**What the task asks**
Output each entry below as it stands, leaving out every picture.
Segment Open
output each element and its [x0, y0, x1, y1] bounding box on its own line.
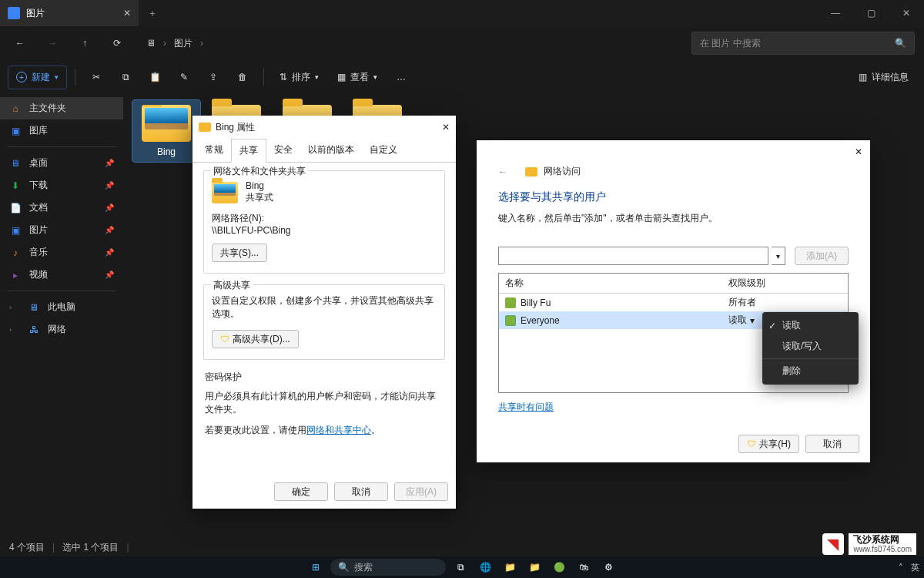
folder-item-bing[interactable]: Bing	[132, 100, 200, 162]
dialog-titlebar[interactable]: Bing 属性 ✕	[192, 116, 456, 139]
sidebar-item-thispc[interactable]: ›🖥此电脑	[0, 296, 123, 318]
shield-icon: 🛡	[220, 334, 229, 344]
sidebar-item-home[interactable]: ⌂ 主文件夹	[0, 97, 123, 119]
tray-chevron-icon[interactable]: ˄	[899, 563, 903, 573]
share-button[interactable]: 共享(S)...	[212, 244, 267, 262]
taskbar-app[interactable]: 🟢	[549, 559, 569, 576]
taskbar-app[interactable]: 🌐	[475, 559, 495, 576]
taskbar-app[interactable]: ⚙	[598, 559, 618, 576]
taskview-button[interactable]: ⧉	[450, 559, 470, 576]
tab-custom[interactable]: 自定义	[362, 139, 405, 162]
maximize-button[interactable]: ▢	[853, 0, 889, 26]
sidebar-item-downloads[interactable]: ⬇下载📌	[0, 174, 123, 197]
new-button[interactable]: + 新建 ▾	[8, 66, 67, 89]
start-button[interactable]: ⊞	[306, 559, 326, 576]
toolbar: + 新建 ▾ ✂ ⧉ 📋 ✎ ⇪ 🗑 ⇅ 排序 ▾ ▦ 查看 ▾ … ▥ 详细信…	[0, 60, 924, 94]
sidebar-item-network[interactable]: ›🖧网络	[0, 318, 123, 341]
minimize-button[interactable]: —	[818, 0, 853, 26]
ok-button[interactable]: 确定	[274, 482, 328, 501]
advanced-share-button[interactable]: 🛡高级共享(D)...	[212, 330, 299, 348]
menu-item-read[interactable]: ✓读取	[762, 315, 859, 336]
sort-icon: ⇅	[280, 72, 287, 82]
user-dropdown-button[interactable]: ▾	[772, 247, 785, 265]
sidebar-item-documents[interactable]: 📄文档📌	[0, 197, 123, 219]
apply-button[interactable]: 应用(A)	[394, 482, 448, 501]
network-center-link[interactable]: 网络和共享中心	[306, 425, 371, 435]
add-button[interactable]: 添加(A)	[795, 247, 849, 265]
menu-item-readwrite[interactable]: 读取/写入	[762, 336, 859, 357]
watermark-logo: ◥	[822, 533, 844, 555]
copy-button[interactable]: ⧉	[112, 67, 139, 87]
col-perm[interactable]: 权限级别	[722, 274, 772, 293]
view-button[interactable]: ▦ 查看 ▾	[330, 66, 385, 89]
tab-close-icon[interactable]: ✕	[123, 8, 131, 18]
sidebar-item-music[interactable]: ♪音乐📌	[0, 241, 123, 264]
close-icon[interactable]: ✕	[442, 122, 450, 133]
paste-button[interactable]: 📋	[142, 67, 168, 87]
sidebar-item-pictures[interactable]: ▣图片📌	[0, 219, 123, 241]
pc-icon: 🖥	[28, 301, 40, 314]
group-legend: 高级共享	[210, 279, 253, 292]
search-input[interactable]: 在 图片 中搜索 🔍	[691, 32, 915, 55]
sidebar-item-desktop[interactable]: 🖥桌面📌	[0, 152, 123, 174]
taskbar-app[interactable]: 📁	[524, 559, 544, 576]
group-icon	[505, 315, 516, 326]
cancel-button[interactable]: 取消	[805, 435, 859, 453]
col-name[interactable]: 名称	[499, 274, 722, 293]
advanced-desc: 设置自定义权限，创建多个共享，并设置其他高级共享选项。	[212, 294, 437, 321]
sort-button[interactable]: ⇅ 排序 ▾	[272, 66, 326, 89]
folder-icon	[199, 123, 211, 132]
sidebar-item-videos[interactable]: ▸视频📌	[0, 264, 123, 286]
share-button[interactable]: ⇪	[200, 67, 226, 87]
close-button[interactable]: ✕	[889, 0, 924, 26]
taskbar-app[interactable]: 📁	[500, 559, 520, 576]
details-pane-button[interactable]: ▥ 详细信息	[851, 66, 916, 89]
perm-select[interactable]: 读取▾	[722, 311, 761, 329]
dialog-titlebar[interactable]: ✕	[477, 140, 870, 163]
pin-icon: 📌	[105, 271, 114, 279]
share-icon: ⇪	[209, 72, 217, 82]
new-tab-button[interactable]: ＋	[139, 0, 166, 26]
nav-up-button[interactable]: ↑	[74, 38, 95, 49]
share-trouble-link[interactable]: 共享时有问题	[498, 402, 554, 412]
tab-general[interactable]: 常规	[197, 139, 231, 162]
separator	[263, 69, 264, 86]
tab-sharing[interactable]: 共享	[231, 139, 266, 163]
taskbar-search[interactable]: 🔍搜索	[330, 559, 446, 576]
user-combo: ▾ 添加(A)	[498, 247, 849, 265]
close-icon[interactable]: ✕	[855, 146, 862, 157]
breadcrumb-item[interactable]: 图片	[174, 37, 192, 50]
shield-icon: 🛡	[747, 439, 756, 449]
chevron-right-icon: ›	[9, 304, 17, 311]
chevron-right-icon: ›	[163, 38, 166, 49]
list-row[interactable]: Billy Fu 所有者	[499, 294, 848, 311]
nav-refresh-button[interactable]: ⟳	[106, 38, 128, 49]
properties-dialog: Bing 属性 ✕ 常规 共享 安全 以前的版本 自定义 网络文件和文件夹共享 …	[192, 116, 456, 509]
user-name-input[interactable]	[498, 247, 768, 265]
share-button[interactable]: 🛡共享(H)	[738, 435, 799, 453]
menu-item-remove[interactable]: 删除	[762, 358, 859, 381]
ime-indicator[interactable]: 英	[911, 562, 919, 573]
delete-button[interactable]: 🗑	[229, 67, 256, 87]
window-tab[interactable]: 图片 ✕	[0, 0, 139, 26]
cut-button[interactable]: ✂	[83, 67, 109, 87]
video-icon: ▸	[9, 269, 22, 281]
nav-back-button[interactable]: ←	[9, 38, 31, 49]
pin-icon: 📌	[105, 181, 114, 190]
back-arrow-icon[interactable]: ←	[498, 166, 507, 177]
folder-name: Bing	[246, 180, 273, 191]
chevron-right-icon: ›	[200, 38, 203, 49]
watermark: ◥ 飞沙系统网 www.fs0745.com	[822, 533, 916, 555]
more-button[interactable]: …	[388, 67, 414, 87]
rename-button[interactable]: ✎	[171, 67, 197, 87]
breadcrumb[interactable]: 🖥 › 图片 ›	[146, 37, 203, 50]
folder-icon	[212, 182, 238, 203]
taskbar-app[interactable]: 🛍	[574, 559, 594, 576]
nav-forward-button[interactable]: →	[42, 38, 63, 49]
cancel-button[interactable]: 取消	[334, 482, 388, 501]
tab-previous[interactable]: 以前的版本	[300, 139, 362, 162]
tab-security[interactable]: 安全	[266, 139, 300, 162]
system-tray[interactable]: ˄ 英	[899, 562, 919, 573]
sidebar-item-gallery[interactable]: ▣ 图库	[0, 119, 123, 142]
pictures-icon: ▣	[9, 224, 22, 237]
Segment Closed
**Result of this exercise**
output each element and its [x0, y0, x1, y1] bounding box on its own line.
folder-item-bing[interactable]: Bing	[132, 100, 200, 162]
dialog-titlebar[interactable]: Bing 属性 ✕	[192, 116, 456, 139]
sidebar-item-thispc[interactable]: ›🖥此电脑	[0, 296, 123, 318]
shield-icon: 🛡	[220, 334, 229, 344]
sidebar-item-home[interactable]: ⌂ 主文件夹	[0, 97, 123, 119]
tray-chevron-icon[interactable]: ˄	[899, 563, 903, 573]
share-button[interactable]: 共享(S)...	[212, 244, 267, 262]
taskbar-app[interactable]: 🟢	[549, 559, 569, 576]
taskbar-app[interactable]: 🌐	[475, 559, 495, 576]
taskbar-app[interactable]: ⚙	[598, 559, 618, 576]
taskview-button[interactable]: ⧉	[450, 559, 470, 576]
tab-custom[interactable]: 自定义	[362, 139, 405, 162]
maximize-button[interactable]: ▢	[853, 0, 889, 26]
sidebar-item-downloads[interactable]: ⬇下载📌	[0, 174, 123, 197]
new-button[interactable]: + 新建 ▾	[8, 66, 67, 89]
start-button[interactable]: ⊞	[306, 559, 326, 576]
toolbar: + 新建 ▾ ✂ ⧉ 📋 ✎ ⇪ 🗑 ⇅ 排序 ▾ ▦ 查看 ▾ … ▥ 详细信…	[0, 60, 924, 94]
sidebar-item-network[interactable]: ›🖧网络	[0, 318, 123, 341]
minimize-button[interactable]: —	[818, 0, 853, 26]
ok-button[interactable]: 确定	[274, 482, 328, 501]
advanced-share-button[interactable]: 🛡高级共享(D)...	[212, 330, 299, 348]
menu-item-read[interactable]: ✓读取	[762, 315, 859, 336]
sort-icon: ⇅	[280, 72, 287, 82]
user-dropdown-button[interactable]: ▾	[772, 247, 785, 265]
sidebar-item-documents[interactable]: 📄文档📌	[0, 197, 123, 219]
apply-button[interactable]: 应用(A)	[394, 482, 448, 501]
network-center-link[interactable]: 网络和共享中心	[306, 425, 371, 435]
add-button[interactable]: 添加(A)	[795, 247, 849, 265]
menu-item-readwrite[interactable]: 读取/写入	[762, 336, 859, 357]
watermark-logo: ◥	[822, 533, 844, 555]
copy-button[interactable]: ⧉	[112, 67, 139, 87]
col-perm[interactable]: 权限级别	[722, 274, 772, 293]
view-button[interactable]: ▦ 查看 ▾	[330, 66, 385, 89]
tab-close-icon[interactable]: ✕	[123, 8, 131, 18]
sidebar-item-music[interactable]: ♪音乐📌	[0, 241, 123, 264]
close-icon[interactable]: ✕	[442, 122, 450, 133]
paste-button[interactable]: 📋	[142, 67, 168, 87]
sidebar-item-pictures[interactable]: ▣图片📌	[0, 219, 123, 241]
pc-icon: 🖥	[28, 301, 40, 314]
group-legend: 高级共享	[210, 279, 253, 292]
search-input[interactable]: 在 图片 中搜索 🔍	[691, 32, 915, 55]
sidebar-item-desktop[interactable]: 🖥桌面📌	[0, 152, 123, 174]
taskbar-app[interactable]: 📁	[524, 559, 544, 576]
group-icon	[505, 315, 516, 326]
cancel-button[interactable]: 取消	[805, 435, 859, 453]
col-name[interactable]: 名称	[499, 274, 722, 293]
advanced-desc: 设置自定义权限，创建多个共享，并设置其他高级共享选项。	[212, 294, 437, 321]
sort-button[interactable]: ⇅ 排序 ▾	[272, 66, 326, 89]
folder-icon	[199, 123, 211, 132]
sidebar-item-videos[interactable]: ▸视频📌	[0, 264, 123, 286]
share-button[interactable]: ⇪	[200, 67, 226, 87]
close-button[interactable]: ✕	[889, 0, 924, 26]
taskbar-app[interactable]: 📁	[500, 559, 520, 576]
details-pane-button[interactable]: ▥ 详细信息	[851, 66, 916, 89]
perm-select[interactable]: 读取▾	[722, 311, 761, 329]
dialog-titlebar[interactable]: ✕	[477, 140, 870, 163]
pin-icon: 📌	[105, 271, 114, 279]
share-icon: ⇪	[209, 72, 217, 82]
new-tab-button[interactable]: ＋	[139, 0, 166, 26]
nav-up-button[interactable]: ↑	[74, 38, 95, 49]
share-trouble-link[interactable]: 共享时有问题	[498, 402, 554, 412]
tab-general[interactable]: 常规	[197, 139, 231, 162]
separator	[263, 69, 264, 86]
tab-sharing[interactable]: 共享	[231, 139, 266, 163]
taskbar-search[interactable]: 🔍搜索	[330, 559, 446, 576]
user-combo: ▾ 添加(A)	[498, 247, 849, 265]
close-icon[interactable]: ✕	[855, 146, 862, 157]
breadcrumb-item[interactable]: 图片	[174, 37, 192, 50]
shield-icon: 🛡	[747, 439, 756, 449]
chevron-right-icon: ›	[9, 304, 17, 311]
chevron-right-icon: ›	[163, 38, 166, 49]
list-row[interactable]: Billy Fu 所有者	[499, 294, 848, 311]
nav-refresh-button[interactable]: ⟳	[106, 38, 128, 49]
properties-dialog: Bing 属性 ✕ 常规 共享 安全 以前的版本 自定义 网络文件和文件夹共享 …	[192, 116, 456, 509]
user-name-input[interactable]	[498, 247, 768, 265]
share-button[interactable]: 🛡共享(H)	[738, 435, 799, 453]
menu-item-remove[interactable]: 删除	[762, 358, 859, 381]
ime-indicator[interactable]: 英	[911, 562, 919, 573]
delete-button[interactable]: 🗑	[229, 67, 256, 87]
window-tab[interactable]: 图片 ✕	[0, 0, 139, 26]
cut-button[interactable]: ✂	[83, 67, 109, 87]
video-icon: ▸	[9, 269, 22, 281]
nav-back-button[interactable]: ←	[9, 38, 31, 49]
pin-icon: 📌	[105, 181, 114, 190]
back-arrow-icon[interactable]: ←	[498, 166, 507, 177]
folder-name: Bing	[246, 180, 273, 191]
chevron-right-icon: ›	[200, 38, 203, 49]
watermark: ◥ 飞沙系统网 www.fs0745.com	[822, 533, 916, 555]
more-button[interactable]: …	[388, 67, 414, 87]
rename-button[interactable]: ✎	[171, 67, 197, 87]
breadcrumb[interactable]: 🖥 › 图片 ›	[146, 37, 203, 50]
folder-icon	[212, 182, 238, 203]
taskbar-app[interactable]: 🛍	[574, 559, 594, 576]
nav-forward-button[interactable]: →	[42, 38, 63, 49]
cancel-button[interactable]: 取消	[334, 482, 388, 501]
tab-previous[interactable]: 以前的版本	[300, 139, 362, 162]
tab-security[interactable]: 安全	[266, 139, 300, 162]
system-tray[interactable]: ˄ 英	[899, 562, 919, 573]
sidebar-item-gallery[interactable]: ▣ 图库	[0, 119, 123, 142]
pictures-icon: ▣	[9, 224, 22, 237]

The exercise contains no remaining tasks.